** WORK TO BE COMPLETED **
Nothing in the data may be changed; retype all of it.

** Stored items from a collection **

%%

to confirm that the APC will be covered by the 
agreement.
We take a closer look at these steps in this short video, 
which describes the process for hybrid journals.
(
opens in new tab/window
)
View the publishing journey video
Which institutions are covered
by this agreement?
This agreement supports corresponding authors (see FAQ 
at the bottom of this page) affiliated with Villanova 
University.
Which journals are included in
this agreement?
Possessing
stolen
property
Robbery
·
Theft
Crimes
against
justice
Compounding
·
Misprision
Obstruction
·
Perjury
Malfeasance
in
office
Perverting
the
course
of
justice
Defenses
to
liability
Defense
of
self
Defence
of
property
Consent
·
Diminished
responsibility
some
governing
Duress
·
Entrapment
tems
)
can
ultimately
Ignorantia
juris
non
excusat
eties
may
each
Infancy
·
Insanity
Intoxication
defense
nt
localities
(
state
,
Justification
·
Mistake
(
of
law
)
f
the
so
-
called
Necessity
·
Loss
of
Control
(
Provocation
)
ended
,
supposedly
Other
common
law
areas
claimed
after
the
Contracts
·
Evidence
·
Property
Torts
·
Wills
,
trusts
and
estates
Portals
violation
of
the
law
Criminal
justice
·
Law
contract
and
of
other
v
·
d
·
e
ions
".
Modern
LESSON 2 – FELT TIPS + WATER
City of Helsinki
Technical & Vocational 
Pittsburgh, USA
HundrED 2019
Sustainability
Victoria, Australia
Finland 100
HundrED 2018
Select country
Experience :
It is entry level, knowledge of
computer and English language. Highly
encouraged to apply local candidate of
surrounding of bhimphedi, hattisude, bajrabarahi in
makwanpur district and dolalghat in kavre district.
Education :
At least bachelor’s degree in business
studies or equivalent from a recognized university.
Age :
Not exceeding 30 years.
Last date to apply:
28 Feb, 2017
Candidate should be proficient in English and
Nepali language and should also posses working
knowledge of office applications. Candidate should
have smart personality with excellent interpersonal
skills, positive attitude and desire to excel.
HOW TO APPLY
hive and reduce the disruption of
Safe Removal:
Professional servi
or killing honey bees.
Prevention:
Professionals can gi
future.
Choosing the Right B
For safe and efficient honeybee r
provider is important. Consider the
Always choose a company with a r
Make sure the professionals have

%%

** REPLY **
to confirm that the APC will be covered by the 
agreement.
We take a closer look at these steps in this short video, 
which describes the process for hybrid journals.
(
opens in new tab/window
)
View the publishing journey video
Which institutions are covered
by this agreement?
This agreement supports corresponding authors (see FAQ 
at the bottom of this page) affiliated with Villanova 
University.
Which journals are included in
this agreement?
Possessing
stolen
property
Robbery
·
Theft
Crimes
against
justice
Compounding
·
Misprision
Obstruction
·
Perjury
Malfeasance
in
office
Perverting
the
course
of
justice
Defenses
to
liability
Defense
of
self
Defence
of
property
Consent
·
Diminished
responsibility
some
governing
Duress
·
Entrapment
tems
)
can
ultimately
Ignorantia
juris
non
excusat
eties
may
each
Infancy
·
Insanity
Intoxication
defense
nt
localities
(
state
,
Justification
·
Mistake
(
of
law
)
f
the
so
-
called
Necessity
·
Loss
of
Control
(
Provocation
)
ended
,
supposedly
Other
common
law
areas
claimed
after
the
Contracts
·
Evidence
·
Property
Torts
·
Wills
,
trusts
and
estates
Portals
violation
of
the
law
Criminal
justice
·
Law
contract
and
of
other
v
·
d
·
e
ions
".
Modern
LESSON 2 – FELT TIPS + WATER
City of Helsinki
Technical & Vocational 
Pittsburgh, USA
HundrED 2019
Sustainability
Victoria, Australia
Finland 100
HundrED 2018
Select country
Experience :
It is entry level, knowledge of
computer and English language. Highly
encouraged to apply local candidate of
surrounding of bhimphedi, hattisude, bajrabarahi in
makwanpur district and dolalghat in kavre district.
Education :
At least bachelor’s degree in business
studies or equivalent from a recognized university.
Age :
Not exceeding 30 years.
Last date to apply:
28 Feb, 2017
Candidate should be proficient in English and
Nepali language and should also posses working
knowledge of office applications. Candidate should
have smart personality with excellent interpersonal
skills, positive attitude and desire to excel.
HOW TO APPLY
hive and reduce the disruption of
Safe Removal:
Professional servi
or killing honey bees.
Prevention:
Professionals can gi
future.
Choosing the Right B
For safe and efficient honeybee r
provider is important. Consider the
Always choose a company with a r
Make sure the professionals have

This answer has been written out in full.